Een klassieke test voor het evalueren van de effecten van anesthesie is het spuiten van een koude sprayoplossing op de onder narcose gebrachte gebieden en om de patiënt om een ​​beschrijving van de sensatie te vragen.

Wanneer de farmacologische infusie niet langer noodzakelijk is (bijvoorbeeld aan het einde van de keizersnede) onderbreekt de anesthesist de anesthetische en pijnstillende toediening en trekt eerst de wervelkatheter en vervolgens de naald-canule terug.

IS ER EEN NAUWKEURIG PUNT VOOR INJECTIE?

Tijdens een spinale anesthesie vindt het inbrengen van de canulinenaald voor de introductie van de wervelkatheter plaats ter hoogte van de tweede lendewervel of lager.

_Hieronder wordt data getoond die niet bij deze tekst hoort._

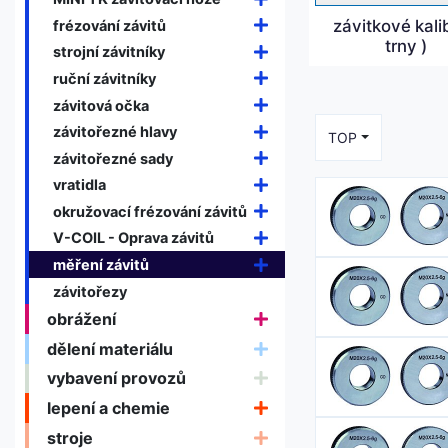
závitkové kalib
frézování závitů
trny )
strojní závitníky
ruční závitníky
závitová očka
závitořezné hlavy
TOP
závitořezné sady
vratidla
okružovací frézování závitů
V-COIL - Oprava závitů
měření závitů
závitořezy
obrážení
dělení materiálu
vybavení provozů
lepení a chemie
stroje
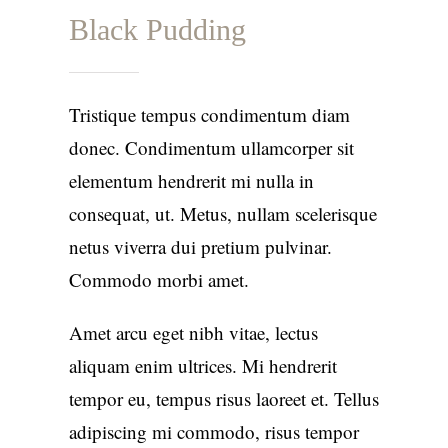
Black Pudding
Tristique tempus condimentum diam
donec. Condimentum ullamcorper sit
elementum hendrerit mi nulla in
consequat, ut. Metus, nullam scelerisque
netus viverra dui pretium pulvinar.
Commodo morbi amet.
Amet arcu eget nibh vitae, lectus
aliquam enim ultrices. Mi hendrerit
tempor eu, tempus risus laoreet et. Tellus
adipiscing mi commodo, risus tempor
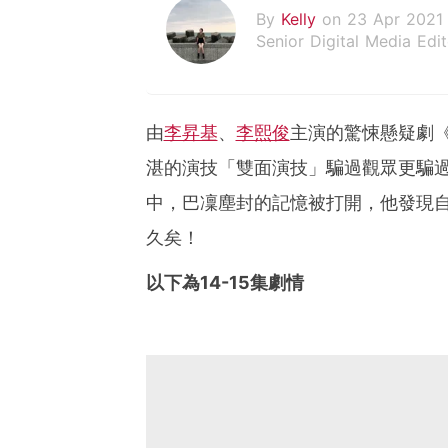
By
Kelly
on 23 Apr 2021
Senior Digital Media Edit
假韓妞真台妹///日常追星
由
李昇基
、
李熙俊
主演的驚悚懸疑劇
湛的演技「雙面演技」騙過觀眾更騙
中，巴凜塵封的記憶被打開，他發現
久矣！
以下為14-15集劇情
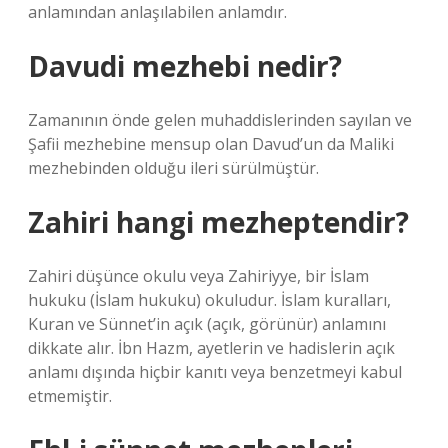
anlamından anlaşılabilen anlamdır.
Davudi mezhebi nedir?
Zamanının önde gelen muhaddislerinden sayılan ve
Şafii mezhebine mensup olan Davud’un da Maliki
mezhebinden olduğu ileri sürülmüştür.
Zahiri hangi mezheptendir?
Zahiri düşünce okulu veya Zahiriyye, bir İslam
hukuku (İslam hukuku) okuludur. İslam kuralları,
Kuran ve Sünnet’in açık (açık, görünür) anlamını
dikkate alır. İbn Hazm, ayetlerin ve hadislerin açık
anlamı dışında hiçbir kanıtı veya benzetmeyi kabul
etmemiştir.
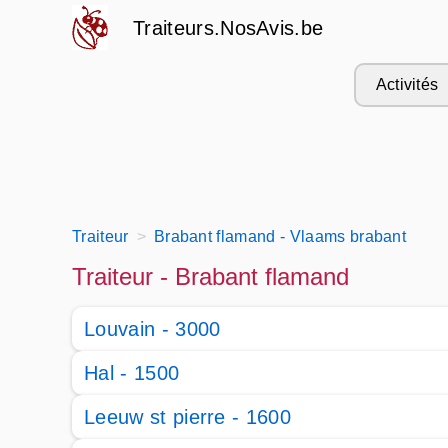
Traiteurs.NosAvis.be
Activités
Traiteur
Brabant flamand - Vlaams brabant
Traiteur - Brabant flamand
Louvain - 3000
Hal - 1500
Leeuw st pierre - 1600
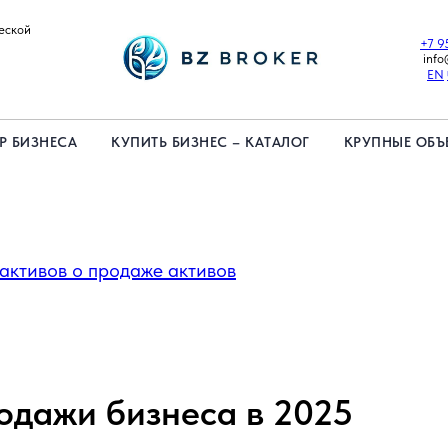
еской
+7 9
info
EN
Р БИЗНЕСА
КУПИТЬ БИЗНЕС – КАТАЛОГ
КРУПНЫЕ ОБЪ
 активов о продаже активов
одажи бизнеса в 2025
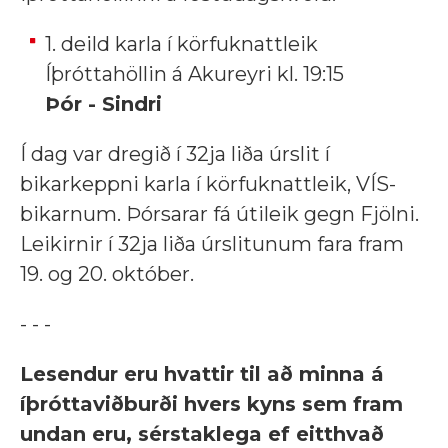
1. deild karla í körfuknattleik
Íþróttahöllin á Akureyri kl. 19:15
Þór - Sindri
Í dag var dregið í 32ja liða úrslit í
bikarkeppni karla í körfuknattleik, VÍS-
bikarnum. Þórsarar fá útileik gegn Fjölni.
Leikirnir í 32ja liða úrslitunum fara fram
19. og 20. október.
- - -
Lesendur eru hvattir til að minna á
íþróttaviðburði hvers kyns sem fram
undan eru, sérstaklega ef eitthvað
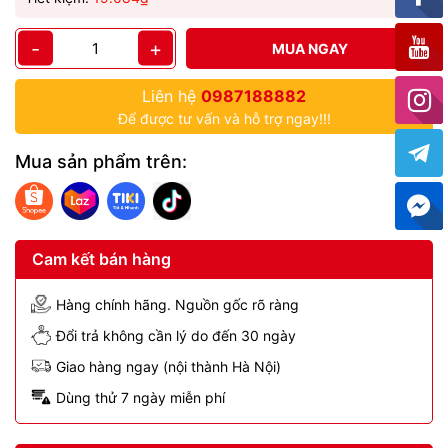
-
+
MUA NGAY
Liên hệ
0987188882
Để được tư vấn và hỗ trợ ngay!!!
Mua sản phẩm trên:
Cam kết bán hàng
Hàng chính hãng. Nguồn gốc rõ ràng
Đổi trả không cần lý do đến 30 ngày
Giao hàng ngay (nội thành Hà Nội)
Dùng thử 7 ngày miễn phí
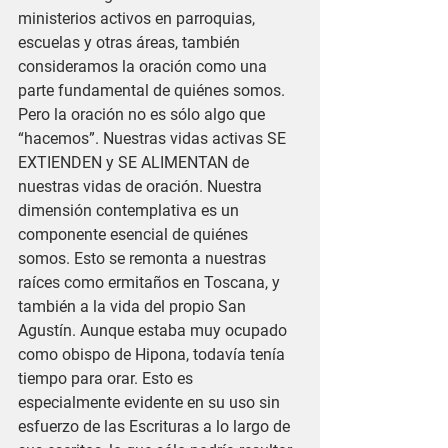
ministerios activos en parroquias, 
escuelas y otras áreas, también 
consideramos la oración como una 
parte fundamental de quiénes somos. 
Pero la oración no es sólo algo que 
“hacemos”. Nuestras vidas activas SE 
EXTIENDEN y SE ALIMENTAN de 
nuestras vidas de oración. Nuestra 
dimensión contemplativa es un 
componente esencial de quiénes 
somos. Esto se remonta a nuestras 
raíces como ermitaños en Toscana, y 
también a la vida del propio San 
Agustín. Aunque estaba muy ocupado 
como obispo de Hipona, todavía tenía 
tiempo para orar. Esto es 
especialmente evidente en su uso sin 
esfuerzo de las Escrituras a lo largo de 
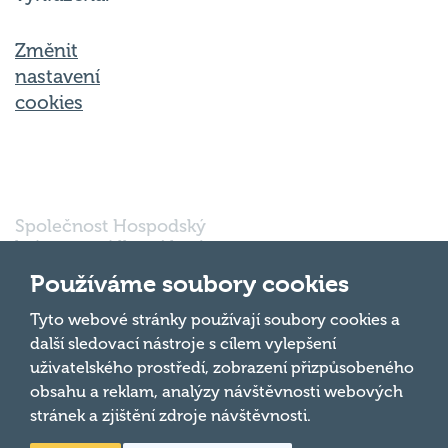
Změnit
nastavení
cookies
Společnost Hospodský
kvíz s.r.o., sídlem Nové
sady 988/2, Staré Brno,
602 00 Brno, IČ:
Používáme soubory cookies
03980138, DIČ:
Nahoru
CZ03980138 je vedena
Tyto webové stránky používají soubory cookies a
pod spisovou značkou
další sledovací nástroje s cílem vylepšení
a oddílem 90428 C u
uživatelského prostředí, zobrazení přizpůsobeného
Krajského soudu v
obsahu a reklam, analýzy návštěvnosti webových
Brně.
stránek a zjištění zdroje návštěvnosti.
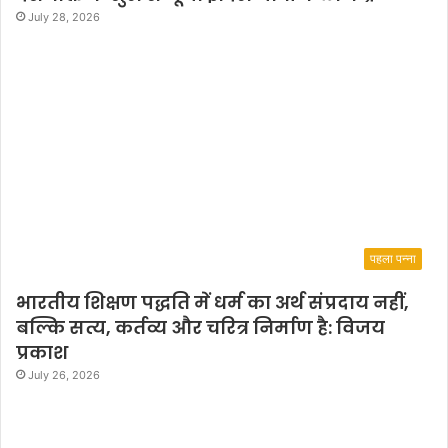
July 28, 2026
पहला पन्ना
भारतीय शिक्षण पद्धति में धर्म का अर्थ संप्रदाय नहीं,
बल्कि सत्य, कर्तव्य और चरित्र निर्माण है: विजय
प्रकाश
July 26, 2026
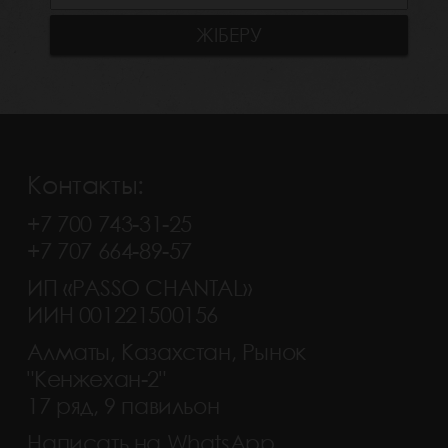
Контакты:
+7 700 743-31-25
+7 707 664-89-57
ИП «PASSO CHANTAL»
ИИН 001221500156
Алматы, Казахстан, Рынок
"Кенжехан-2"
17 ряд, 9 павильон
Написать на WhatsApp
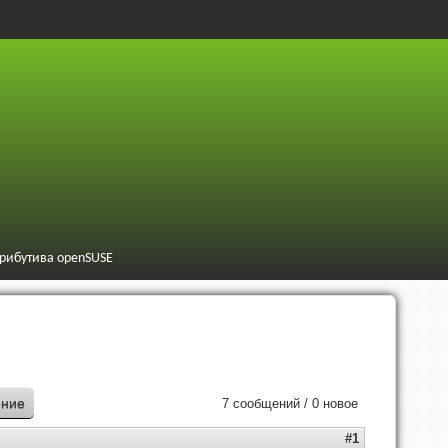
трибутива openSUSE
ение
7 сообщений / 0 новое
#1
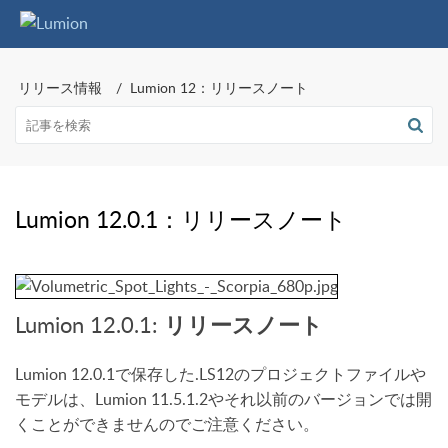
リリース情報
Lumion 12：リリースノート
Lumion 12.0.1：リリースノート
Lumion 12.0.1:
リリースノート
Lumion 12.0.1で保存した.LS12のプロジェクトファイルや
モデルは、Lumion 11.5.1.2やそれ以前のバージョンでは開
くことができませんのでご注意ください。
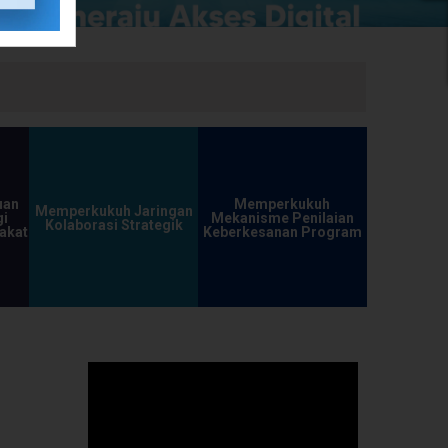
uan
Memperkukuh
Memperkukuh Jaringan
i
Mekanisme Penilaian
Kolaborasi Strategik
akat
Keberkesanan Program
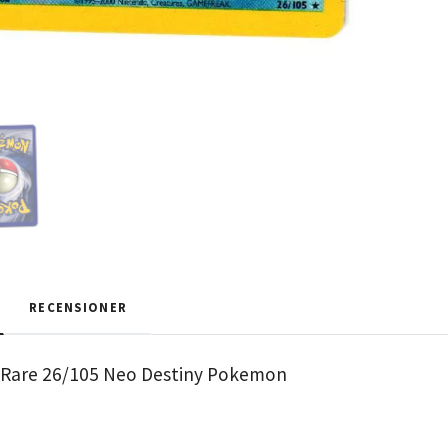
RECENSIONER
e Rare 26/105 Neo Destiny Pokemon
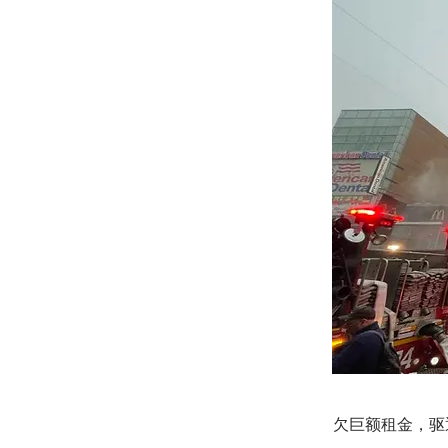
欠巨额租金，驱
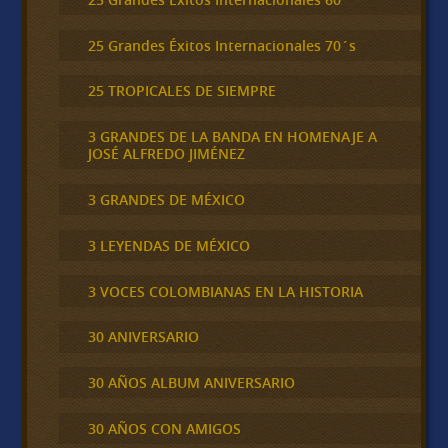
25 Grandes Éxitos Internacionales 70´s
25 TROPICALES DE SIEMPRE
3 GRANDES DE LA BANDA EN HOMENAJE A
JOSÉ ALFREDO JIMÉNEZ
3 GRANDES DE MÉXICO
3 LEYENDAS DE MÉXICO
3 VOCES COLOMBIANAS EN LA HISTORIA
30 ANIVERSARIO
30 AÑOS ALBUM ANIVERSARIO
30 AÑOS CON AMIGOS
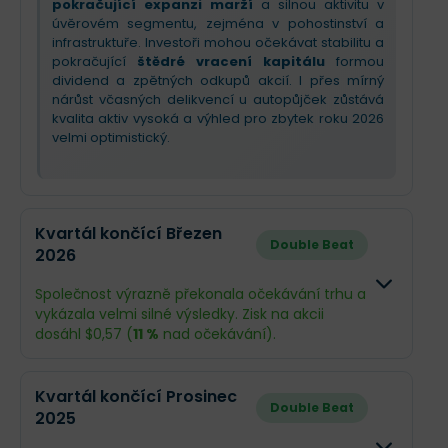
pokračující expanzi marží
a silnou aktivitu v
úvěrovém segmentu, zejména v pohostinství a
infrastruktuře. Investoři mohou očekávat stabilitu a
pokračující
štědré vracení kapitálu
formou
dividend a zpětných odkupů akcií. I přes mírný
nárůst včasných delikvencí u autopůjček zůstává
kvalita aktiv vysoká a výhled pro zbytek roku 2026
velmi optimistický.
Kvartál končící Březen
Double Beat
2026
Společnost výrazně překonala očekávání trhu a
vykázala velmi silné výsledky. Zisk na akcii
dosáhl $0,57 (
11 %
nad očekávání).
Odhad
Skutečno
Kvartál končící Prosinec
Double Beat
2025
Obrat
$258,7 mil.
$318,5 mil.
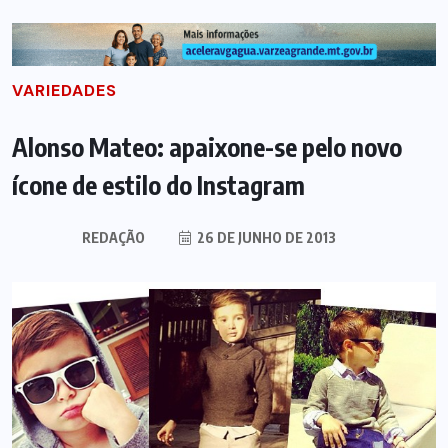
VARIEDADES
Alonso Mateo: apaixone-se pelo novo
ícone de estilo do Instagram
REDAÇÃO
26 DE JUNHO DE 2013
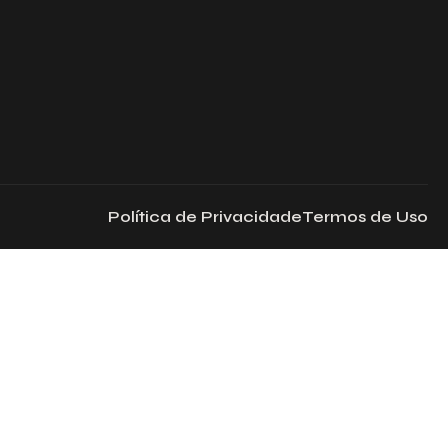
Política de Privacidade
Termos de Uso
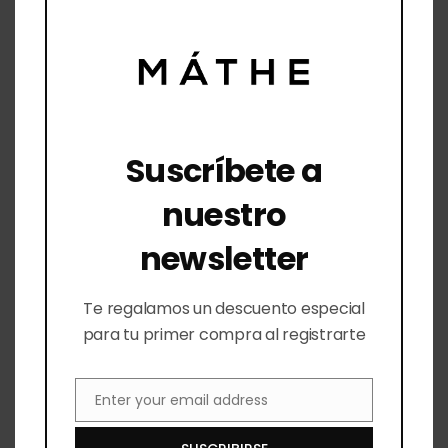
Checkout
Lista de Deseos
Contacto
Querétaro
Suscríbete a
Paseo De Jurica 700 local 8 Querétaro
nuestro
Querétaro 76100 México
newsletter
442 810 1877
Lunes a Viernes: 10:00 a 18:00 Sábados: 10:00 a
Te regalamos un descuento especial
14:00
para tu primer compra al registrarte
mathe.laboratorio@gmail.com
León
Enter your email address
Email
Av. León Nte. 1007 A, Panorama, 37160 León,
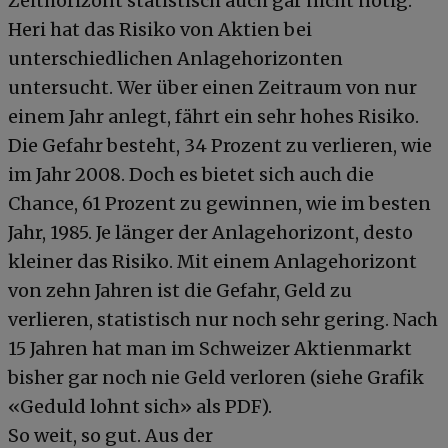
Zeithorizont statistisch auch gar nicht nötig.
Heri hat das Risiko von Aktien bei
unterschiedlichen Anlagehorizonten
untersucht. Wer über einen Zeitraum von nur
einem Jahr anlegt, fährt ein sehr hohes Risiko.
Die Gefahr besteht, 34 Prozent zu verlieren, wie
im Jahr 2008. Doch es bietet sich auch die
Chance, 61 Prozent zu gewinnen, wie im besten
Jahr, 1985. Je länger der Anlagehorizont, desto
kleiner das Risiko. Mit einem Anlagehorizont
von zehn Jahren ist die Gefahr, Geld zu
verlieren, statistisch nur noch sehr gering. Nach
15 Jahren hat man im Schweizer Aktienmarkt
bisher gar noch nie Geld verloren (siehe Grafik
«Geduld lohnt sich» als PDF).
So weit, so gut. Aus der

Door het inbrengen in hogere posities te oefenen, heeft de anesthesist meer kans om het ruggenmerg door te prikken of te knijpen met de naaldcanule, waardoor het wordt beschadigd.

SENSATIES EN TYPISCHE EFFECTEN VAN EEN DRAAIDE ANESTHESIE

Wanneer de anesthesist de naald-canule of de spinale katheter inbrengt, kan de patiënt een klein ongemak ervaren, ter hoogte van de inbrengzone.

In sommige omstandigheden is het zelfs mogelijk dat de plaatsing van de wervelkatheter een gevoel bepaalt dat vergelijkbaar is met een elektroshock: dit gebeurt wanneer de plastic buis de wortels van de spinale zenuwen (of perifere zenuwen) weidt.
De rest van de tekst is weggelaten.